Task description | Each line below containing the word "MACD" needs to be shown.

*** Listed entries ***

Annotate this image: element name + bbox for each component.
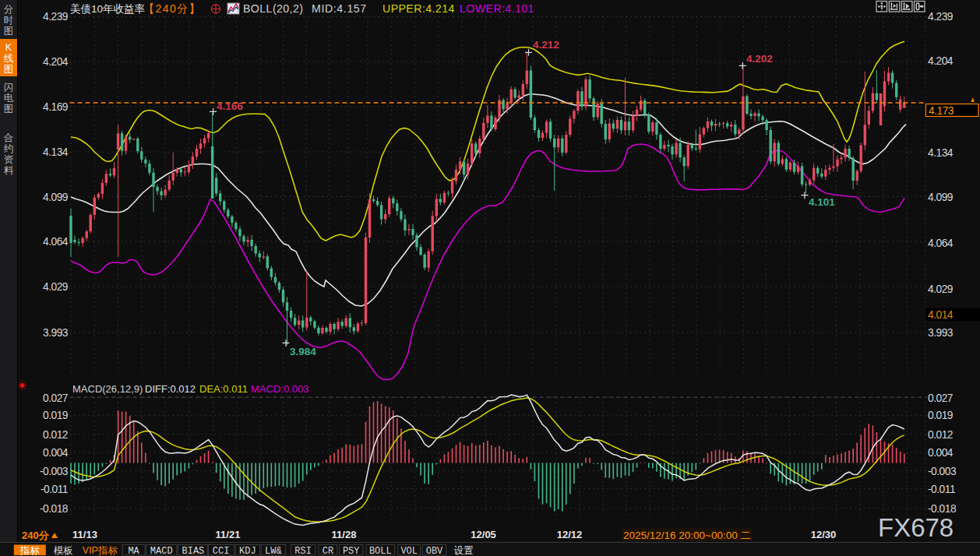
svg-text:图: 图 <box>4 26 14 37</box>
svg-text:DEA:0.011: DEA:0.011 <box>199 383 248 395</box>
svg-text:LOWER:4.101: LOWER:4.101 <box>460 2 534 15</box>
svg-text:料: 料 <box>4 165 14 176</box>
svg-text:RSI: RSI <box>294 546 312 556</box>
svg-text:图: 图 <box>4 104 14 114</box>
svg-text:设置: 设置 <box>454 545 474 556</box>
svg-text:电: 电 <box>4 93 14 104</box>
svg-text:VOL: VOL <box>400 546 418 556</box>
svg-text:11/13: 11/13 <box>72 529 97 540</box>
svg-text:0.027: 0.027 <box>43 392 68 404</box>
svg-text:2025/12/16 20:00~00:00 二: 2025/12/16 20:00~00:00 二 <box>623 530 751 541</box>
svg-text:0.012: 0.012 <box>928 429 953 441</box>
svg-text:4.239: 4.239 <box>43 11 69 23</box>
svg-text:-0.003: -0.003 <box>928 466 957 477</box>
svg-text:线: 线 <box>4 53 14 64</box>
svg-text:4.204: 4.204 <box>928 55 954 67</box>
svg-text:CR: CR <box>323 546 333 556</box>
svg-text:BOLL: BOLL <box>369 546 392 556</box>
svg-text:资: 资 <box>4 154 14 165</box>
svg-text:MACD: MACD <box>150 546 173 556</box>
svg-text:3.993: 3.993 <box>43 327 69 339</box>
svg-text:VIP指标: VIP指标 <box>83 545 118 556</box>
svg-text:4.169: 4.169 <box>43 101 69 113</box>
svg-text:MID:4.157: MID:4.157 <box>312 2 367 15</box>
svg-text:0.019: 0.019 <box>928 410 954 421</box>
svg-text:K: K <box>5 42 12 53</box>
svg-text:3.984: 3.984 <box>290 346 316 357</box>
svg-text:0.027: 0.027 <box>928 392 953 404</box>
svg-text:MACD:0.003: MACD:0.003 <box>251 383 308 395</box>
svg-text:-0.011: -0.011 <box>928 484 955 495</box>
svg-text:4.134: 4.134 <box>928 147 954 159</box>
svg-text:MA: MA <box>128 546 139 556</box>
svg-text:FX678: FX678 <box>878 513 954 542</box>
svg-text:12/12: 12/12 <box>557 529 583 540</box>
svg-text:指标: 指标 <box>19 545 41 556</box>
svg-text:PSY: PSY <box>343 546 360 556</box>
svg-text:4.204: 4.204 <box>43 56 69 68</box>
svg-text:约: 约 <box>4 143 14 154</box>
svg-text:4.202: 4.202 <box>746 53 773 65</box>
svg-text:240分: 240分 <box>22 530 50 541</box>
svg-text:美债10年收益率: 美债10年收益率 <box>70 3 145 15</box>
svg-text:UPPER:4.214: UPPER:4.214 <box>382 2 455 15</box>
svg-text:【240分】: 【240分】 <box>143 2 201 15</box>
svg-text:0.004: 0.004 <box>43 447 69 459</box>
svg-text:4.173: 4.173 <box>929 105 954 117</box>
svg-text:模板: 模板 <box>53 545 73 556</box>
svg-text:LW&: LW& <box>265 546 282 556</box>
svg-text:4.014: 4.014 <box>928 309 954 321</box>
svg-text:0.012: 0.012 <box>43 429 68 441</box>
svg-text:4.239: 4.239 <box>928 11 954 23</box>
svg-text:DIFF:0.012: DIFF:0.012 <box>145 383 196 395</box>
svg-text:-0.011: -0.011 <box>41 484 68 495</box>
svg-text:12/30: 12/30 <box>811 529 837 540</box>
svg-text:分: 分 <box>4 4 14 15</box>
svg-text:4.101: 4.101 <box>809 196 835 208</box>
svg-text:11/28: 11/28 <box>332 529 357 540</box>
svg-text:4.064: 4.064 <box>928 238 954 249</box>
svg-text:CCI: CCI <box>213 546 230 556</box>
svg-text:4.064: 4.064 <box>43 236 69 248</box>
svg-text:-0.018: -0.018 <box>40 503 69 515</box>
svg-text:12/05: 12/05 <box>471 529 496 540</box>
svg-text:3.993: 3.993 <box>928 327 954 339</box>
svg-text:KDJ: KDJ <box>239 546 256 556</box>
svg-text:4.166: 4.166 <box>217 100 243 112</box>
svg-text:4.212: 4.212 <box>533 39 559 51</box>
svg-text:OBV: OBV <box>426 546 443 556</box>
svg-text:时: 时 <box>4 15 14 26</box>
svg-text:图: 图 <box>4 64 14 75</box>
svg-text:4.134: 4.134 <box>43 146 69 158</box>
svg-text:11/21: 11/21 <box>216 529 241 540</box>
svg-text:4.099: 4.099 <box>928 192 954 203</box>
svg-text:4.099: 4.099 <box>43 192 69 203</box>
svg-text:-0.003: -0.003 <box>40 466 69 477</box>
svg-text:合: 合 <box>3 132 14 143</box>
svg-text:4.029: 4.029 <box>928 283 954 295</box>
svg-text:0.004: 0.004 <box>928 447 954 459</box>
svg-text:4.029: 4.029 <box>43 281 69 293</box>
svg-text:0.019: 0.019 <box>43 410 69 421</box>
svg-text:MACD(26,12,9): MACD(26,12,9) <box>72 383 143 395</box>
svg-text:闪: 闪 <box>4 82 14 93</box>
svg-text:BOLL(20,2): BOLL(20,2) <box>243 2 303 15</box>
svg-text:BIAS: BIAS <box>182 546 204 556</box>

***

Solution |
svg-text:MACD: MACD <box>150 546 173 556</box>
svg-text:MACD:0.003: MACD:0.003 <box>251 383 308 395</box>
svg-text:MACD(26,12,9): MACD(26,12,9) <box>72 383 143 395</box>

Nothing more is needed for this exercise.